The records underneath are to be repeated exactly, with the pictures left out.

----

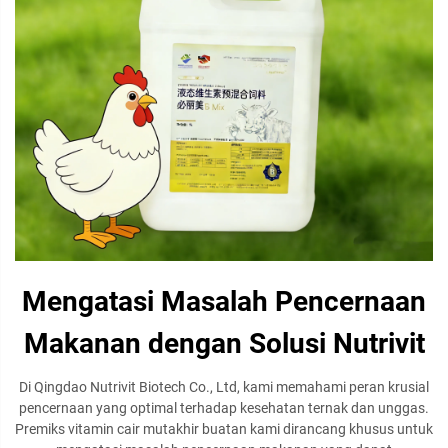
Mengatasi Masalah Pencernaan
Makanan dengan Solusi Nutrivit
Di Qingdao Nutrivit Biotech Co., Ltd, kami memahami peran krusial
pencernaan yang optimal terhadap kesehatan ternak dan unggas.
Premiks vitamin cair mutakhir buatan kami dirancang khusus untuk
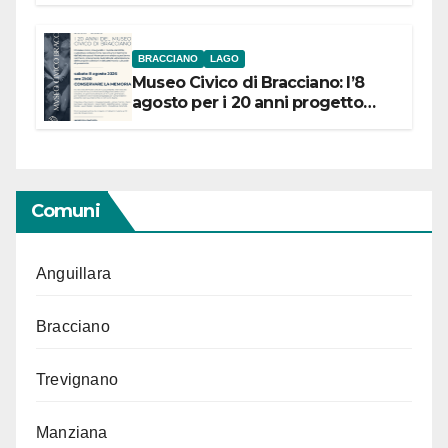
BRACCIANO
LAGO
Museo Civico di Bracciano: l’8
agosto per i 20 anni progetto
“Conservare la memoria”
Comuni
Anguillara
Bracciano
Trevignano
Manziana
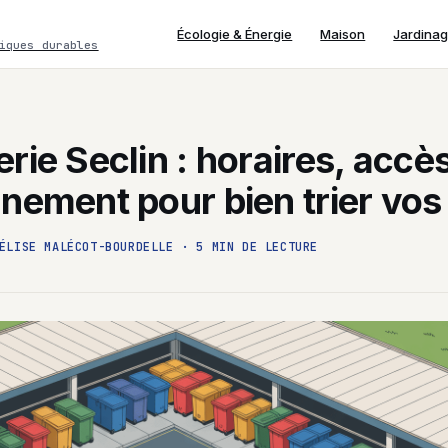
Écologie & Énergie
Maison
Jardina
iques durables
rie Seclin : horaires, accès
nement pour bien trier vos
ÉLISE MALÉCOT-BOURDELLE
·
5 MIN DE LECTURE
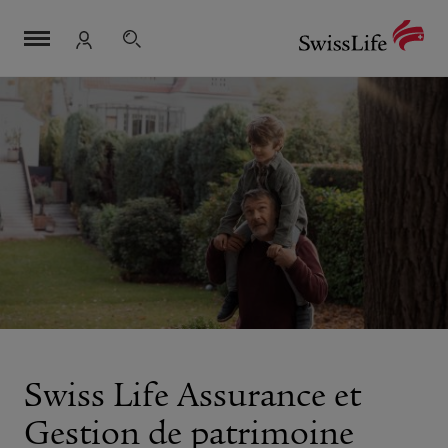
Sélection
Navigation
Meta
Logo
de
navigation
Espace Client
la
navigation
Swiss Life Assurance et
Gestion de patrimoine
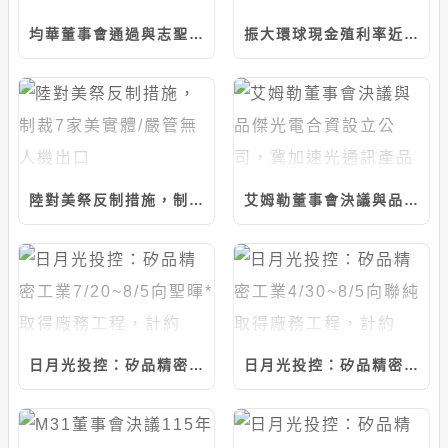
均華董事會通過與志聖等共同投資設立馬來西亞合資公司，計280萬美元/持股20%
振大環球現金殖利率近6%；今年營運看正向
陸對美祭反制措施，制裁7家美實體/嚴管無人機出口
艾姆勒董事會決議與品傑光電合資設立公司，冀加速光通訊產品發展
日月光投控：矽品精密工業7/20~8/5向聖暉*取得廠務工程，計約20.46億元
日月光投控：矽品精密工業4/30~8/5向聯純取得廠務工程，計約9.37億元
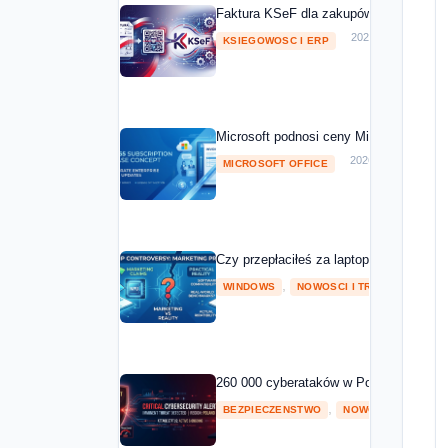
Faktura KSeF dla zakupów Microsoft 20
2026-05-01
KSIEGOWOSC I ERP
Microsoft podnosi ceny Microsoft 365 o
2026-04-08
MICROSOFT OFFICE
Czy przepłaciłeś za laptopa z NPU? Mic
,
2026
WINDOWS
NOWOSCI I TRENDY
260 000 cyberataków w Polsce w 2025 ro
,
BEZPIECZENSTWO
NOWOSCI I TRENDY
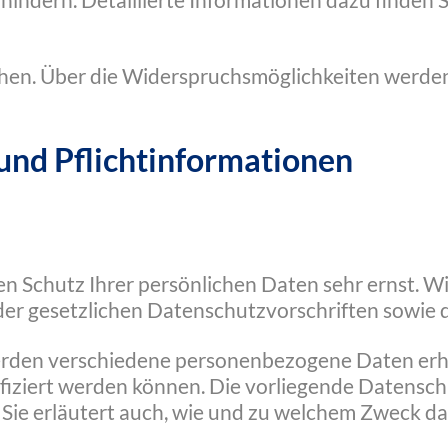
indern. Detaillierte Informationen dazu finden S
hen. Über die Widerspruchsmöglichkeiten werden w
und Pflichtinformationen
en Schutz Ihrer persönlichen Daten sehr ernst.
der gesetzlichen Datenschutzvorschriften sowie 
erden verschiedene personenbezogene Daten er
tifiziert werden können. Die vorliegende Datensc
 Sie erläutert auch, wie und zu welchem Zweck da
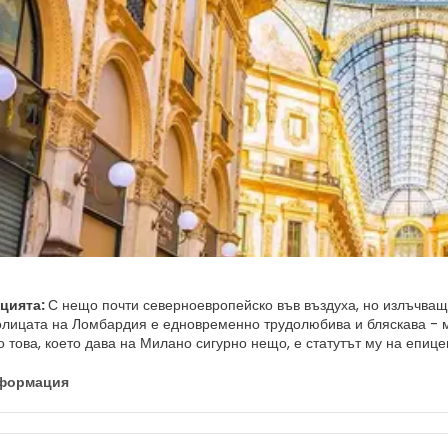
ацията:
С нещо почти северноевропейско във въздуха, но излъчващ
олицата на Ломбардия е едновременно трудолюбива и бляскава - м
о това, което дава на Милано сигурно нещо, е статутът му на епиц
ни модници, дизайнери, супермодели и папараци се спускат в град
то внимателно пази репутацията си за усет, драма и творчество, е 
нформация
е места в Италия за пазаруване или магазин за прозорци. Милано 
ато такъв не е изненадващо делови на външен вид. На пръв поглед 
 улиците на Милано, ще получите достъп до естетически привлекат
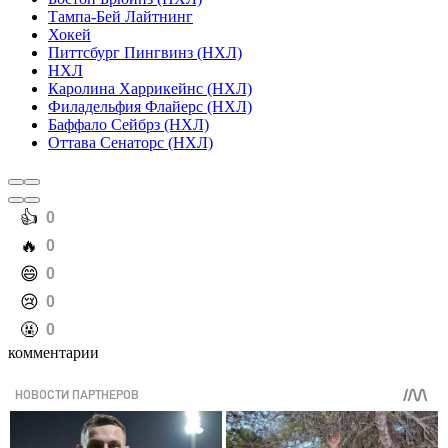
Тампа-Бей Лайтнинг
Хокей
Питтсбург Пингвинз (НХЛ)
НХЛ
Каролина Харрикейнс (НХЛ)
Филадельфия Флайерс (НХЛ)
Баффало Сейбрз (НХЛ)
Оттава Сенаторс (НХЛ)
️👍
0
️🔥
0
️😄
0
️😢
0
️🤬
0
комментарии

----

* [Answer to this task]:
Mengatasi Masalah Pencernaan
Makanan dengan Solusi Nutrivit
Di Qingdao Nutrivit Biotech Co., Ltd, kami memahami peran krusial
pencernaan yang optimal terhadap kesehatan ternak dan unggas.
Premiks vitamin cair mutakhir buatan kami dirancang khusus untuk
BRACCIANO
LAGO
Museo Civico di Bracciano: l’8
agosto per i 20 anni progetto
“Conservare la memoria”
Comuni
Anguillara
Bracciano
Trevignano
Manziana
Écologie & Énergie
Maison
Jardina
iques durables
rie Seclin : horaires, accès
nement pour bien trier vos
ÉLISE MALÉCOT-BOURDELLE
·
5 MIN DE LECTURE
Sélection
Navigation
Meta
Logo
de
navigation
Espace Client
la
navigation
Swiss Life Assurance et
Gestion de patrimoine
均華董事會通過與志聖等共同投資設立馬來西亞合資公司，計280萬美元/持股20%
振大環球現金殖利率近6%；今年營運看正向
陸對美祭反制措施，制裁7家美實體/嚴管無人機出口
艾姆勒董事會決議與品傑光電合資設立公司，冀加速光通訊產品發展
日月光投控：矽品精密工業7/20~8/5向聖暉*取得廠務工程，計約20.46億元
日月光投控：矽品精密工業4/30~8/5向聯純取得廠務工程，計約9.37億元
Faktura KSeF dla zakupów Microsoft 20
2026-05-01
KSIEGOWOSC I ERP
Microsoft podnosi ceny Microsoft 365 o
2026-04-08
MICROSOFT OFFICE
Czy przepłaciłeś za laptopa z NPU? Mic
,
2026
WINDOWS
NOWOSCI I TRENDY
260 000 cyberataków w Polsce w 2025 ro
,
BEZPIECZENSTWO
NOWOSCI I TRENDY
indern. Detaillierte Informationen dazu finden S
hen. Über die Widerspruchsmöglichkeiten werden w
und Pflichtinformationen
en Schutz Ihrer persönlichen Daten sehr ernst.
der gesetzlichen Datenschutzvorschriften sowie 
erden verschiedene personenbezogene Daten er
tifiziert werden können. Die vorliegende Datensc
 Sie erläutert auch, wie und zu welchem Zweck da
ацията:
С нещо почти северноевропейско във въздуха, но излъчващ
олицата на Ломбардия е едновременно трудолюбива и бляскава - м
о това, което дава на Милано сигурно нещо, е статутът му на епиц
ни модници, дизайнери, супермодели и папараци се спускат в град
то внимателно пази репутацията си за усет, драма и творчество, е 
нформация
е места в Италия за пазаруване или магазин за прозорци. Милано 
ато такъв не е изненадващо делови на външен вид. На пръв поглед 
 улиците на Милано, ще получите достъп до естетически привлекат
Тампа-Бей Лайтнинг
Хокей
Питтсбург Пингвинз (НХЛ)
НХЛ
Каролина Харрикейнс (НХЛ)
Филадельфия Флайерс (НХЛ)
Баффало Сейбрз (НХЛ)
Оттава Сенаторс (НХЛ)
️👍
0
️🔥
0
️😄
0
️😢
0
️🤬
0
комментарии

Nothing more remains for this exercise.